Pat Orthwein, Scandinavia, WI

I made this recipe for my family and we all loved its light but savory flavor. It became an instant favorite.

Bertha Young, Attleboro, MA

This was so easy to put together. My husband and I loved it!

Alicia, Kennesaw, GA

This was excellent. I didn't have lamb, but had veal stew meat. I also didn't have the coriander so I used a small amount of curry and tumeric. It was great. I'll definitely make it again.

Kathy, Zelienople, PA

I have made this twice already, once with lamb shoulder and once with well trimmed beef chuck meat. This is amazing.

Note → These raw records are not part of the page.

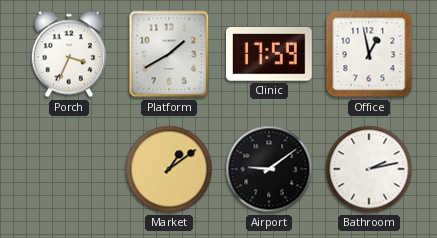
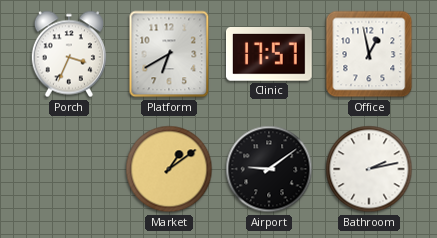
Platform: 1:40 -> 6:40
Clinic: 17:59 -> 17:57
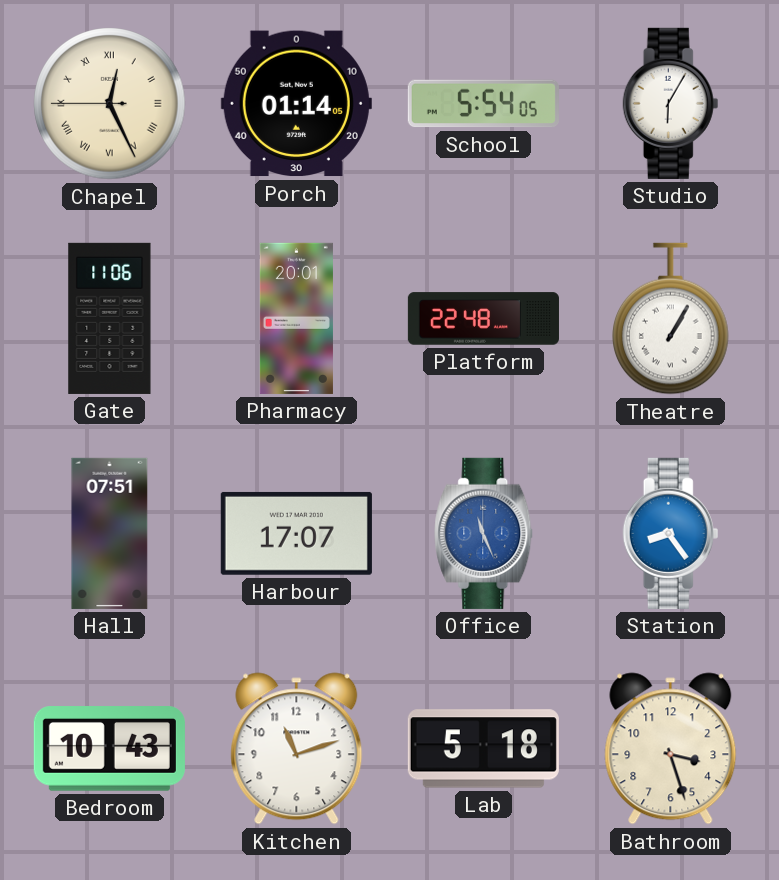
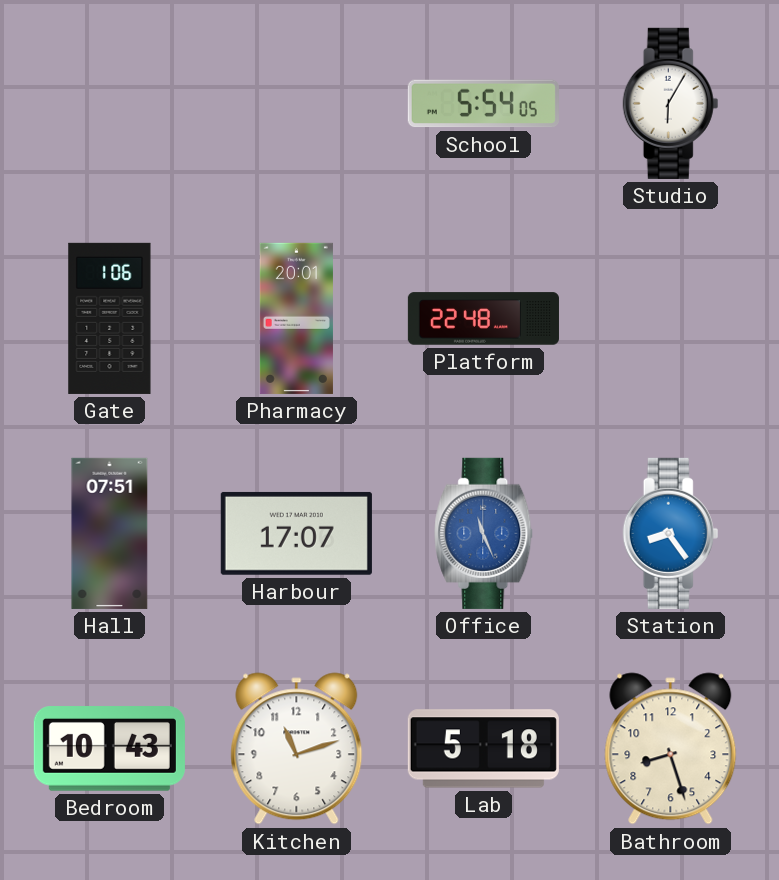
Chapel: 12:25 -> none
Porch: 01:14 -> none
Gate: 11:06 -> 1:06
Theatre: 1:05 -> none
Bathroom: 3:27 -> 8:27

The second time I made it with the beef chuck I added a bit of freshly ground fennel seed and tiny amount of Indonesian cinnamon, which added an amazing fragrance and just a bit of warmth to the stew. I have served this with basmati rice and couscous, both to rave reviews. I also used curly kale instead of spinach, as Husband is not a spinach lover. The kale was lovely. Also, I hate the texture of canned chickpeas (not to mention that finding low-sodium canned chickpeas can be a pain in the neck), so what I did instead is I soaked dried chickpeas overnight in water, then drained and rinsed them well. I put the uncooked chickpeas in with the stew meat to cook in the mixture, and this was fantastic. The chickpeas picked up the lovely flavor of the spices. If you have not tried this yet, do so now! You will not regret it!

Roxanne Rieske, Denver, CO

Yummy!! Made it yesterday and it was so delicious. Couldn't find boneless so had to debone and also had to trim, which was a hassle but will definitely make again.